AUTHOR=Xu Weibo , Li Cuiwei , Ma Ben , Lu Zhongwu , Wang Yuchen , Jiang Hongyi , Luo Yi , Yang Yichen , Wang Xiao , Liao Tian , Ji Qinghai , Wang Yu , Wei Wenjun 

TITLE=Identification of Key Functional Gene Signatures Indicative of Dedifferentiation in Papillary Thyroid Cancer

JOURNAL=Frontiers in Oncology

VOLUME=Volume 11 - 2021

YEAR=2021

URL=https://www.frontiersin.org/journals/oncology/articles/10.3389/fonc.2021.641851

DOI=10.3389/fonc.2021.641851

ISSN=2234-943X

ABSTRACT=Background: Differentiated thyroid cancer (DTC) is the most common type of thyroid cancers.
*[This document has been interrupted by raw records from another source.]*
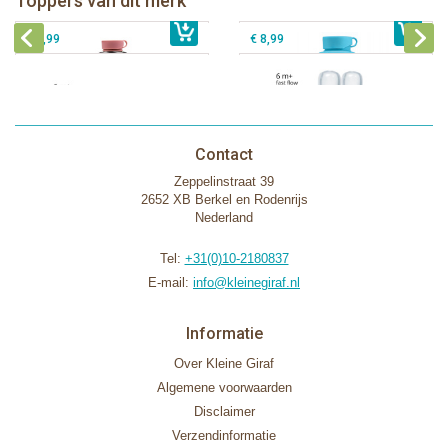
Toppers van dit merk
€ 40,99
Pura silicone tuit 2 stuks
€ 29,99
Pura silicone speen fast flow 2 stuks
€ 9,99
€ 8,99
Contact
Zeppelinstraat 39
2652 XB Berkel en Rodenrijs
Nederland
Tel:
+31(0)10-2180837
E-mail:
info@kleinegiraf.nl
Informatie
Over Kleine Giraf
Algemene voorwaarden
Disclaimer
Verzendinformatie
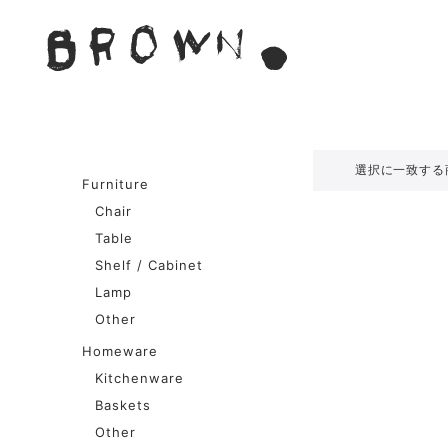
Skip
to
BROWN. 
content
BROWN.は、京都は二条
選択に一致する
Furniture
Chair
Table
Shelf / Cabinet
Lamp
Other
Homeware
Kitchenware
Baskets
Other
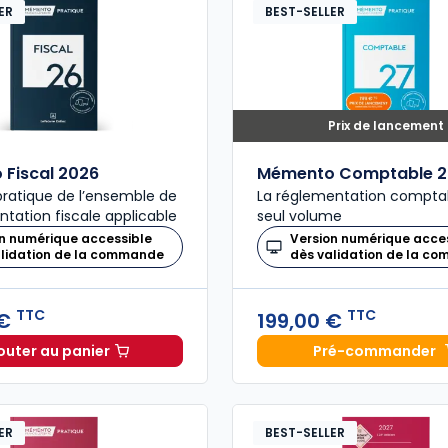
ER
BEST-SELLER
Prix de lancement
Fiscal 2026
Mémento Comptable 2
ratique de l’ensemble de
La réglementation compta
ntation fiscale applicable
seul volume
n numérique accessible
Version numérique acce
alidation de la commande
dès validation de la c
TTC
TTC
 €
199,00 €
outer au panier
Pré-commander
Mémento Fiscal 2026 à 215,00 € TTC
Mémento
ER
BEST-SELLER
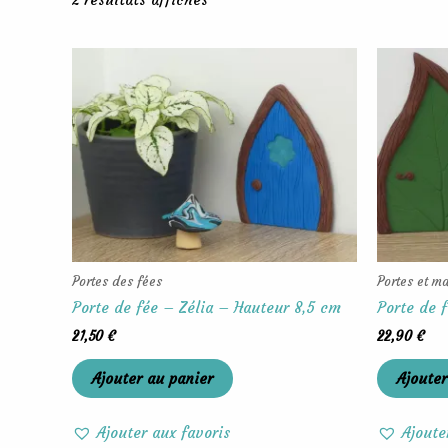
Portes des fées
Portes et m
Porte de fée – Zélia – Hauteur 8,5 cm
Porte de 
21,50
€
22,90
€
Ajouter au panier
Ajouter
Ajouter aux favoris
Ajoute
Many of them can relapse to dedifferentiated thyroid cancer (DDTC) and exhibit different gene expression profiles. The underlying mechanism of dedifferentiation and the involved genes or pathways remained to be investigated.
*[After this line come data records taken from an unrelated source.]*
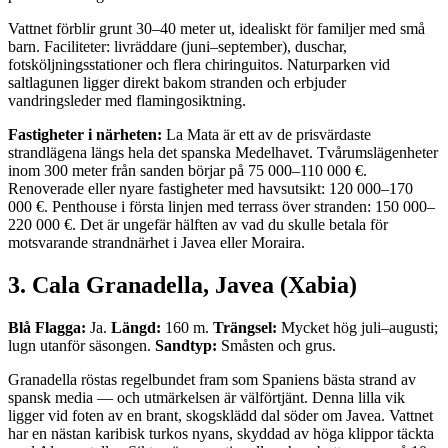
Vattnet förblir grunt 30–40 meter ut, idealiskt för familjer med små
barn. Faciliteter: livräddare (juni–september), duschar,
fotsköljningsstationer och flera chiringuitos. Naturparken vid
saltlagunen ligger direkt bakom stranden och erbjuder
vandringsleder med flamingosiktning.
Fastigheter i närheten:
La Mata är ett av de prisvärdaste
strandlägena längs hela det spanska Medelhavet. Tvårumslägenheter
inom 300 meter från sanden börjar på 75 000–110 000 €.
Renoverade eller nyare fastigheter med havsutsikt: 120 000–170
000 €. Penthouse i första linjen med terrass över stranden: 150 000–
220 000 €. Det är ungefär hälften av vad du skulle betala för
motsvarande strandnärhet i Javea eller Moraira.
3. Cala Granadella, Javea (Xabia)
Blå Flagga:
Ja.
Längd:
160 m.
Trängsel:
Mycket hög juli–augusti;
lugn utanför säsongen.
Sandtyp:
Småsten och grus.
Granadella röstas regelbundet fram som Spaniens bästa strand av
spansk media — och utmärkelsen är välförtjänt. Denna lilla vik
ligger vid foten av en brant, skogsklädd dal söder om Javea. Vattnet
har en nästan karibisk turkos nyans, skyddad av höga klippor täckta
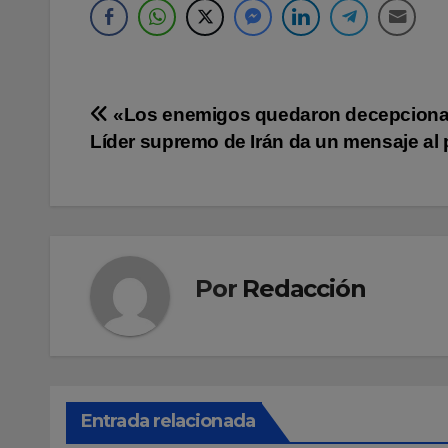
Navegación
«Los enemigos quedaron decepcion
Líder supremo de Irán da un mensaje al
de
entradas
Por
Redacción
Entrada relacionada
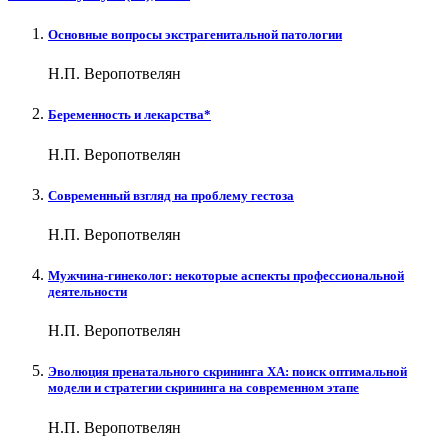
Основные вопросы экстрагенитальной патологии
Н.П. Веропотвелян
Беременность и лекарства*
Н.П. Веропотвелян
Современный взгляд на проблему гестоза
Н.П. Веропотвелян
Мужчина-гинеколог: некоторые аспекты профессиональной
деятельности
Н.П. Веропотвелян
Эволюция пренатального скрининга ХА: поиск оптимальной
модели и стратегии скрининга на современном этапе
Н.П. Веропотвелян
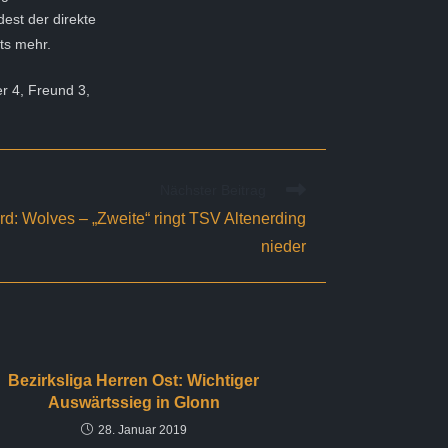
est der direkte
hts mehr.
er 4, Freund 3,
Nächster Beitrag
rd: Wolves – „Zweite“ ringt TSV Altenerding
nieder
Bezirksliga Herren Ost: Wichtiger
Auswärtssieg in Glonn
28. Januar 2019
Methods: A discovery cohort obtained from patients who received surgical resection in the FUSCC and two validation cohorts derived from The Gene Expression Omnibus (GEO) database were used to screen out differentially expressed genes in dedifferentiation process. Weighted gene co-expression network analysis (WGCNA) was constructed to identify modules highly related to differentiation. Gene Set Enrichment Analysis (GSEA) was used to identify pathways related to differentiation, and all differentially expressed genes were grouped by function based on the GSEA and literature reviewing data. Least absolute shrinkage and selection operator (LASSO) regression was used to control the number of variables in each group. Next, we used logistic regression to build a gene signature in each group to indicate differentiation and we computed receiver operating characteristic (ROC) curve to evaluate the indicative performance of each signature. 
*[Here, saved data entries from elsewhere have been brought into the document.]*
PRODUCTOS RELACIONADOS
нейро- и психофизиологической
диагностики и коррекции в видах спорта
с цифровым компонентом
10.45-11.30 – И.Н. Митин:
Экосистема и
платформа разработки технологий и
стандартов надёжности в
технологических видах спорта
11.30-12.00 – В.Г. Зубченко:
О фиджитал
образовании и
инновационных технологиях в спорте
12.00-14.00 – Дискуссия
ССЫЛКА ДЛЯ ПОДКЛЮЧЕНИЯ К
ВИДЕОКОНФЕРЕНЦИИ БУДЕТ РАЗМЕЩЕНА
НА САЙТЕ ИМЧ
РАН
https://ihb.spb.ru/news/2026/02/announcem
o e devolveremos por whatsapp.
Results: A total of 307 upregulated and 313 downregulated genes in poorly differentiated thyroid cancer (PDTC) compared with PTC and normal thyroid (NT) were screened out in FUSCC cohort and validated in two GEO cohorts. WGCNA analysis of 620 differential genes yielded the seven core genes with the highest correlation with thyroid differentiation score (TDS). Furthermore, 395 genes significantly correlated with TDS in univariate logistic regression analysis were divided into 11 groups. The areas under the ROC curve (AUC) of gene signature of group transcription and epigenetic modification, signal and substance transport, extracellular matrix , and metabolism in the training set (TCGA cohort) and validation set (combined GEO cohort) were both greater than 0.75. Gene signature based on group transcription and epigenetic modification, cilia formation and movement, and proliferation can reflect the patient’s disease recurrence state.

Conclusion: The dedifferentiation of DTC is affected by a variety of mechanisms including many genes. Gene signature of group transcription and epigenetic modification, signal and substance transport, ECM, and metabolism can be used as biomarkers for DDTC.